The United States Congress designated the Vasquez Peak Wilderness (map
) in 1993 and it now has a total of 13,000 acres
All of this wilderness is located in Colorado
and is managed by the Forest Service.
Along the southern boundary of the relatively small Vasquez Peak Wilderness and over Vasquez Peak itself, you'll find that seven miles of the Continental Divide National Scenic Trail offer two distinct and worthy opportunities. First, you'll encounter less crowded conditions than most Colorado Wildernesses, and second, you'll be blessed with extravagant views over a dramatic area, two-thirds of which lie above timberline. Below timberline sits a region of krummholz (or twisted wood), the result of icy temperatures and fierce winds that keep the spruce and fir dwarfed and confined into low-lying mats. Healthy spruce, fir, and pine cloak the lower mountainsides. Vasquez Creek flows heavily off Vasquez Peak to form the main drainage of the area. A deep indentation in the Wilderness boundary from the north maintains Vasquez Creek as non-Wilderness to allow for a collection system that sends much of the water toward Denver.
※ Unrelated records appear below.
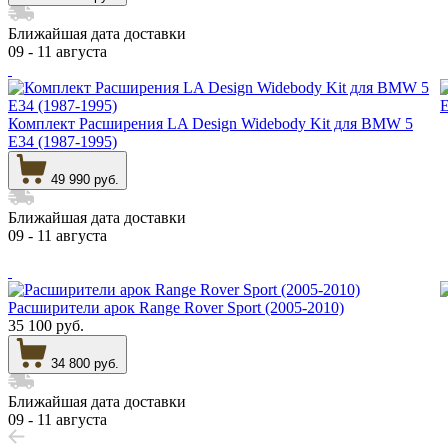
Ближайшая дата доставки
09 - 11 августа
Комплект Расширения LA Design Widebody Kit для BMW 5
E34 (1987-1995)
49 990 руб.
Ближайшая дата доставки
09 - 11 августа
Расширители арок Range Rover Sport (2005-2010)
35 100 руб.
34 800 руб.
Ближайшая дата доставки
09 - 11 августа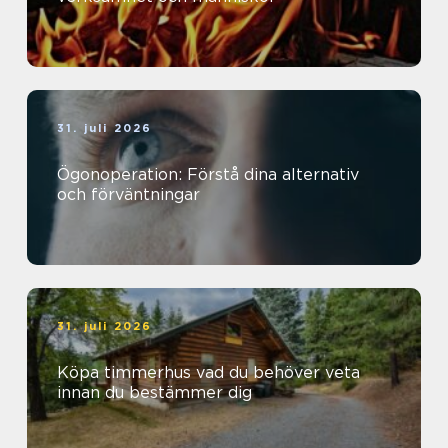
31. juli 2026
Ögonoperation: Förstå dina alternativ
och förväntningar
31. juli 2026
Köpa timmerhus vad du behöver veta
innan du bestämmer dig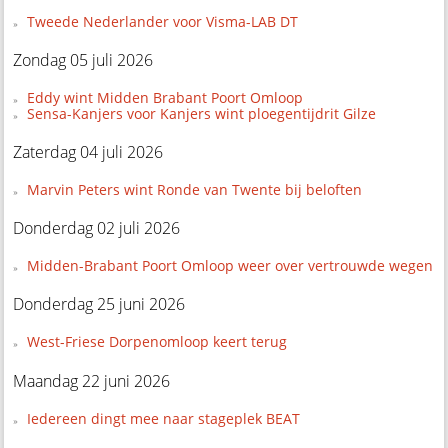
Tweede Nederlander voor Visma-LAB DT
Zondag 05 juli 2026
Eddy wint Midden Brabant Poort Omloop
Sensa-Kanjers voor Kanjers wint ploegentijdrit Gilze
Zaterdag 04 juli 2026
Marvin Peters wint Ronde van Twente bij beloften
Donderdag 02 juli 2026
Midden-Brabant Poort Omloop weer over vertrouwde wegen
Donderdag 25 juni 2026
West-Friese Dorpenomloop keert terug
Maandag 22 juni 2026
Iedereen dingt mee naar stageplek BEAT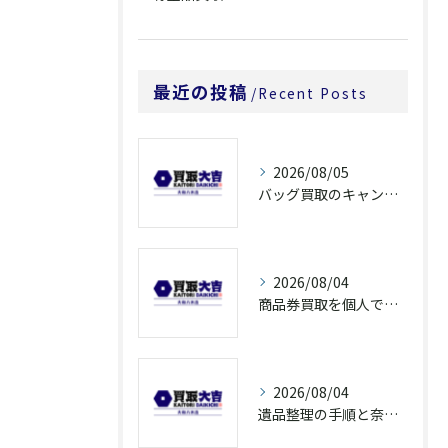
最近の投稿
Recent Posts
2026/08/05
バッグ買取のキャンペーンで奈良県橿原市でお得に売るための条件と注意点徹底ガイド
2026/08/04
商品券買取を個人で利用する際の奈良県橿原市で知っておきたい高換金ポイント
2026/08/04
遺品整理の手順と奈良県橿原市で無駄なく片付ける方法とごみ処分ポイント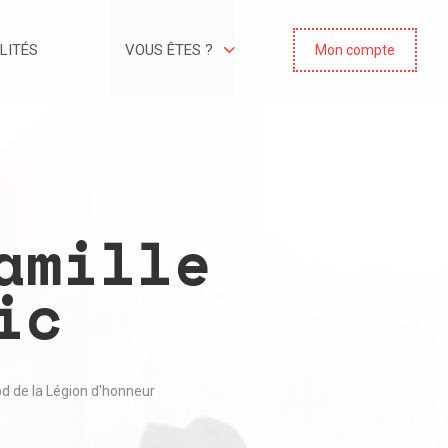
LITÉS
VOUS ÊTES ?
Mon compte
amille
ic
bd de la Légion d'honneur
With much of the 17-mile-long trail system above timberline, sudden summer thunderstorms can make exposure to lightning in the Vasquez Mountains a dangerous risk. Vasquez Pass on the Divide can be reached after three miles of hiking on the Vasquez Peak Trail off Vasquez Creek. You should plan on hiking early and dropping into the trees before afternoon storms break. In winter, avalanches are common.
Vasquez lies near Byers Peak, Ptarmigan Peak, and Eagles Nest Wildernesses to form a vast, largely roadless region.